He added that the new Windows CE-based terminals developed by Motorola would replace a wide variety of older terminals running on seven different operating systems.

Salzman said the Emerald terminals stand out as the first successful marriage of Bluetooth and 802.11b wireless LAN technology in one device, a difficult technical challenge because both operate in the unlicensed 2.4-GHz frequency band. Salzman credited Symbol Technologies Inc. in Holtsville, N.Y., with resolving the potential signal-conflict problems.

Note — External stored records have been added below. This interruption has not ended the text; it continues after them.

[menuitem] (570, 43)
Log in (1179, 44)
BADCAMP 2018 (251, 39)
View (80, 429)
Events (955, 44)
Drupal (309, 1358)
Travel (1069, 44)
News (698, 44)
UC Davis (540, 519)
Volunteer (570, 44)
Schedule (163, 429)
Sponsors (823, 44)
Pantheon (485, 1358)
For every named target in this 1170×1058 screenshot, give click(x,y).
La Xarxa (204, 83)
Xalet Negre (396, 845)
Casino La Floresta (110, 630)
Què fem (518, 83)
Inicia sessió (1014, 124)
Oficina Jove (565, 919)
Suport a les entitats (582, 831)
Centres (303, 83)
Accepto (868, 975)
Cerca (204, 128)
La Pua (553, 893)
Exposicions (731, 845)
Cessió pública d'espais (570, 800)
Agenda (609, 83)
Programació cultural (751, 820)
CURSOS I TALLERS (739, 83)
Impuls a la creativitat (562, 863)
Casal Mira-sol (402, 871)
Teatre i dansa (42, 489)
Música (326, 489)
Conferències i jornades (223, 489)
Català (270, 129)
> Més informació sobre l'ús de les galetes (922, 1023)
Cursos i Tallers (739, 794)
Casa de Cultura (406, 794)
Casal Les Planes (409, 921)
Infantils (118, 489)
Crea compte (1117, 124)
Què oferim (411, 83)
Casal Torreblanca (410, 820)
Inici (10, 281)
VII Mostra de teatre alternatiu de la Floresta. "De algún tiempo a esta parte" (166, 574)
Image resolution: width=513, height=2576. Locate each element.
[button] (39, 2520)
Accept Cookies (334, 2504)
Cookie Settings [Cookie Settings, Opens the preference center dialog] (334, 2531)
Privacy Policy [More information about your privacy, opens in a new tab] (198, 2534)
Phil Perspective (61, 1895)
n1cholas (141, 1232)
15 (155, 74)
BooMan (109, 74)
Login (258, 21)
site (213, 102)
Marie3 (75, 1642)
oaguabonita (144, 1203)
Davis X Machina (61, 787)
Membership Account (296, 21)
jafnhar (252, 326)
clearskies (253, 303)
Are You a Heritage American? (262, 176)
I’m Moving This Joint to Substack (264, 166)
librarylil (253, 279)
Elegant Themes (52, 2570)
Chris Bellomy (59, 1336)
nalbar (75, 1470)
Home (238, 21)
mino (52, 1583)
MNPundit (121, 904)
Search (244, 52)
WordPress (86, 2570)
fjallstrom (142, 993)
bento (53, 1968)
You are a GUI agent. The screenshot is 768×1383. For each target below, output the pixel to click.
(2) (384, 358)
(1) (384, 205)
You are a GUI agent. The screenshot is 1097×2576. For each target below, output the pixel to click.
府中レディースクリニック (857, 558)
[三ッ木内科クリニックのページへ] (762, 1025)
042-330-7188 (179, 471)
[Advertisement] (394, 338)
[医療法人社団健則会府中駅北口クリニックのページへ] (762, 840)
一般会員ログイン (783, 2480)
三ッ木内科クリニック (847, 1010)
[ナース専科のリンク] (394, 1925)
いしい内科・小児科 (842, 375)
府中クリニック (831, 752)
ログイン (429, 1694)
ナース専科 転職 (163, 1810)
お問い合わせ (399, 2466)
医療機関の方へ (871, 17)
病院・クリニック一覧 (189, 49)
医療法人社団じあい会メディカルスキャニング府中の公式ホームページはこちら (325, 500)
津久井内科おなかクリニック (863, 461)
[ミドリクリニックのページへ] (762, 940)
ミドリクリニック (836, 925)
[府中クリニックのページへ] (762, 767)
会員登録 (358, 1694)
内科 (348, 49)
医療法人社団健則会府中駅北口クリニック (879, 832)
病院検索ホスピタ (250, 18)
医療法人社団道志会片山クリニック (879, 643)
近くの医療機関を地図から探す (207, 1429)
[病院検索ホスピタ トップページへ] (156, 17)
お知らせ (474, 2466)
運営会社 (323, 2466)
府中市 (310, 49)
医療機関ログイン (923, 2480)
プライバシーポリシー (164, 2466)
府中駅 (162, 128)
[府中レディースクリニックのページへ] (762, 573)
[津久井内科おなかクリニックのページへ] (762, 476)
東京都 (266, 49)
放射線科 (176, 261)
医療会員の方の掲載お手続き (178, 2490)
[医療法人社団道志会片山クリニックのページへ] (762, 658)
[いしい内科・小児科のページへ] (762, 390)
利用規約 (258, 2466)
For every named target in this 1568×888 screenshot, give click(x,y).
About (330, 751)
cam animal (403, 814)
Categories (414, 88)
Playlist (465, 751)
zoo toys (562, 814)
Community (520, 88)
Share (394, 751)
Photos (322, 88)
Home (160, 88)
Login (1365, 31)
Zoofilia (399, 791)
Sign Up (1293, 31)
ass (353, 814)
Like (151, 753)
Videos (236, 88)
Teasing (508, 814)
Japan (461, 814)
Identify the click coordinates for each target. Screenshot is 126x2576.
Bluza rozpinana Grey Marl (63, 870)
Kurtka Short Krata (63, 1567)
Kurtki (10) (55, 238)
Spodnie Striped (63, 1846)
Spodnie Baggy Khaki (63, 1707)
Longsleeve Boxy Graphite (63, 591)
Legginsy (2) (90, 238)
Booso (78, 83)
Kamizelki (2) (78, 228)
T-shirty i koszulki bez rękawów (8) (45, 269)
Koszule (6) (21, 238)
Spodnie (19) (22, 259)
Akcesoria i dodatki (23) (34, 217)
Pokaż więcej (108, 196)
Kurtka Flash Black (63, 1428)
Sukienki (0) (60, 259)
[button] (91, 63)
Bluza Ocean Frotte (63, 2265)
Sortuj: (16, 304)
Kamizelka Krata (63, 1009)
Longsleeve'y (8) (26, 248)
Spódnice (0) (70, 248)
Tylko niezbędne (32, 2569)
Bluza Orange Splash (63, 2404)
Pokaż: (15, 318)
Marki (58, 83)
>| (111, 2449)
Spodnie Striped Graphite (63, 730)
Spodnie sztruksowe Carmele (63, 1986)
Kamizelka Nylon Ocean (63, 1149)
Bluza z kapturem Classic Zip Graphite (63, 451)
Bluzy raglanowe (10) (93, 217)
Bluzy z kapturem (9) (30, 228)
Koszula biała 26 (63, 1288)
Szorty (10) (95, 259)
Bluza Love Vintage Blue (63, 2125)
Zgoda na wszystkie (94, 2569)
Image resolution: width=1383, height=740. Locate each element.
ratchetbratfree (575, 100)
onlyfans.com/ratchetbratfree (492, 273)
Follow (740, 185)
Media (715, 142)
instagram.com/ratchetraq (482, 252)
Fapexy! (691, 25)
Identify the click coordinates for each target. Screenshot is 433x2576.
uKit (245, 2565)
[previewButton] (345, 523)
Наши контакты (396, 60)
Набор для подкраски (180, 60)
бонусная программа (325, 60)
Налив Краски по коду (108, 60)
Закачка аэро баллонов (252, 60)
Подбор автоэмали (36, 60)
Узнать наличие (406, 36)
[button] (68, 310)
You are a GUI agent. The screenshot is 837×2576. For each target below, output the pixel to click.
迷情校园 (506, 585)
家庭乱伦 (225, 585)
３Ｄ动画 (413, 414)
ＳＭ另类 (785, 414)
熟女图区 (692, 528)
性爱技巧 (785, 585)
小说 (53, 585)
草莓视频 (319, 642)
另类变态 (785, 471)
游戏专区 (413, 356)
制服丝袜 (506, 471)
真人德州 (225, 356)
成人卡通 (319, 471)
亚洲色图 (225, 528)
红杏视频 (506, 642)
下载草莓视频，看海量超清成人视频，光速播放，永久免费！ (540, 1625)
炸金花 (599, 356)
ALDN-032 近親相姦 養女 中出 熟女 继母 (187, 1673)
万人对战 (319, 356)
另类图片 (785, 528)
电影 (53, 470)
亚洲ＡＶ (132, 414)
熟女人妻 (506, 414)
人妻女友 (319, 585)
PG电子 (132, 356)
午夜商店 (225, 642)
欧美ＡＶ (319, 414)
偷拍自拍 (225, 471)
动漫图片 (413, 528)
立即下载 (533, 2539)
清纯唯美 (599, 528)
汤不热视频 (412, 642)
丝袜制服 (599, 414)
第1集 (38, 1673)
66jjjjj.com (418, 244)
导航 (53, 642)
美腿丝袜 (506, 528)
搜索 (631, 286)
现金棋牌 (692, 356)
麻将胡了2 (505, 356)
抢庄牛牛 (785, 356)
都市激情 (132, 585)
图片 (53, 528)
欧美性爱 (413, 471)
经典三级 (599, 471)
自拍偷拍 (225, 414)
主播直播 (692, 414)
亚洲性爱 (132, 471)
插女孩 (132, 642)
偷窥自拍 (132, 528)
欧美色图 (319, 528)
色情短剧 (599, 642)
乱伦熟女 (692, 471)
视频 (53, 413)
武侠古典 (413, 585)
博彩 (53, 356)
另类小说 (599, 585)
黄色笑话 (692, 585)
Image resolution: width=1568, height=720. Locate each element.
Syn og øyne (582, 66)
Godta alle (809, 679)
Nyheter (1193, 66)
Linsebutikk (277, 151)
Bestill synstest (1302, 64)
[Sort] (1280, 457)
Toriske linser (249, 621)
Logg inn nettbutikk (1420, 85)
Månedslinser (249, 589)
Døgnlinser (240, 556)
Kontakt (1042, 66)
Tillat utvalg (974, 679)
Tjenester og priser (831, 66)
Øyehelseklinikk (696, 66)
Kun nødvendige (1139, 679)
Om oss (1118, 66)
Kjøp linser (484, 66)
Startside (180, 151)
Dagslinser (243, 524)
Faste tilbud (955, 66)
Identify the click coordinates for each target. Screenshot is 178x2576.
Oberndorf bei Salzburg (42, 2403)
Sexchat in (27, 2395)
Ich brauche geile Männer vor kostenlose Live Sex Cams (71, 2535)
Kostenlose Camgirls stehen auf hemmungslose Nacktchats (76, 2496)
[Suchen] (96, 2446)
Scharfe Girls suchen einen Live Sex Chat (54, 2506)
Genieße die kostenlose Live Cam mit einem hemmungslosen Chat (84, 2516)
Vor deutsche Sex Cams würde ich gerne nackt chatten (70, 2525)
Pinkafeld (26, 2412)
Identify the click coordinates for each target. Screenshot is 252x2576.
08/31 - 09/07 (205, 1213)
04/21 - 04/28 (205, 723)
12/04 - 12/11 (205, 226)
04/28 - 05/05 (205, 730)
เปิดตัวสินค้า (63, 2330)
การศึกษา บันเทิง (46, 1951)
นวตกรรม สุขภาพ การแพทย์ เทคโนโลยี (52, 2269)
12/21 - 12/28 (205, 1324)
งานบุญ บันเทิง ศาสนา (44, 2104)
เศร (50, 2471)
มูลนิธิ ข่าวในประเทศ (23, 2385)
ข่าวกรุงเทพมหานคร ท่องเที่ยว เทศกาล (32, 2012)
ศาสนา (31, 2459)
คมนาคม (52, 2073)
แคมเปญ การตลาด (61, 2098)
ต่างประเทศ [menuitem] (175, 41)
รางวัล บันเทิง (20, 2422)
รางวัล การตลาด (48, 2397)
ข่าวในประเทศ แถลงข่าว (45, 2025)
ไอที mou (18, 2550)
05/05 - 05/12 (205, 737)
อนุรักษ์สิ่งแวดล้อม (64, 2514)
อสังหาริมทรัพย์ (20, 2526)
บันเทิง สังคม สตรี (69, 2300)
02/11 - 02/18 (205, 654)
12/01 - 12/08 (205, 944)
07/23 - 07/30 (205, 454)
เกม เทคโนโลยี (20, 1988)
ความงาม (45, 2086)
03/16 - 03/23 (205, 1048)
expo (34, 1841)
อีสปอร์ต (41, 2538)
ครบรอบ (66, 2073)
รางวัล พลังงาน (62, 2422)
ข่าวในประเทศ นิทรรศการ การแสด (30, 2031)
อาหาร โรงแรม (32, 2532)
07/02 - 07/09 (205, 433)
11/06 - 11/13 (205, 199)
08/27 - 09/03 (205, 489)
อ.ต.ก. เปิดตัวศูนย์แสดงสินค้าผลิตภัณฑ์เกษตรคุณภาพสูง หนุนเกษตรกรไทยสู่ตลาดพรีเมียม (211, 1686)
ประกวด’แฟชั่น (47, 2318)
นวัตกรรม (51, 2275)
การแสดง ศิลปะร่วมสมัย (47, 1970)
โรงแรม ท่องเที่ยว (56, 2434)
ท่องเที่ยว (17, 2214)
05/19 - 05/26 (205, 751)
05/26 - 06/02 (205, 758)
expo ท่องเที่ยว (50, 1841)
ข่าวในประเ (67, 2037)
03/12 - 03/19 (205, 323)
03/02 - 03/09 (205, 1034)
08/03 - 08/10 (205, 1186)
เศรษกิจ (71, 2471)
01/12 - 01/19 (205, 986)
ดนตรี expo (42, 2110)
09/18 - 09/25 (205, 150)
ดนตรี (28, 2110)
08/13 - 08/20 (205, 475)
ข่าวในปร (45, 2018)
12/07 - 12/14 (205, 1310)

Barry Isbenner, vice president for worldwide logistics at Symbol, said the company has resolved any potential 802.11b/Bluetooth signal conflicts "with intelligent software in the 802.11b access point that manages the traffic flow by telling the 802.11b radio to be quiet when Bluetooth is communicating."

Symbol will provide UPS with the wireless ring scanners, Isbenner said. The company will also serve as the wireless LAN provider, according to Saltzman. Isbenner predicted that Symbol could end up installing up to 15,000 access points at UPS hubs around the world.

Ken Dulaney, an analyst at Stamford, Conn.-based Gartner Inc., called UPS's decision to standardize its portable terminals on Windows CE "a good move," adding that Gartner predicts that 60% of all industrial handhelds will be shipped with Windows CE by next year.

The Competition

UPS isn't alone. Ken Pasley, director of wireless systems development at rival FedEx Corp. in Memphis, said his company started a worldwide 802.11b LAN deployment earlier this year.

The FedEx system provides coverage inside and outside the company's distribution centers and sorting facilities, thus allowing workers to use wireless technology on a hub ramp to scan containers as they come off a truck, Pasley said.

Like UPS, FedEx is also eager to integrate Bluetooth into its hub infrastructure in order to eliminate possible cord snags by sorters working on a package belt.

Pasley added that FedEx has started to install wireless LANs in all of its fleet of 180-plus wide-bodied aircraft, allowing rapid transfer of engineering and maintenance data when the aircraft are parked on the tarmac. The company would like to win Federal Aviation Administration approval to use the aircraft wireless LANs just after taxiing.

"We've asked Symbol to give us the first Bluetooth scanning devices as they come off the line," Pasley said, but UPS appears to have the inside track.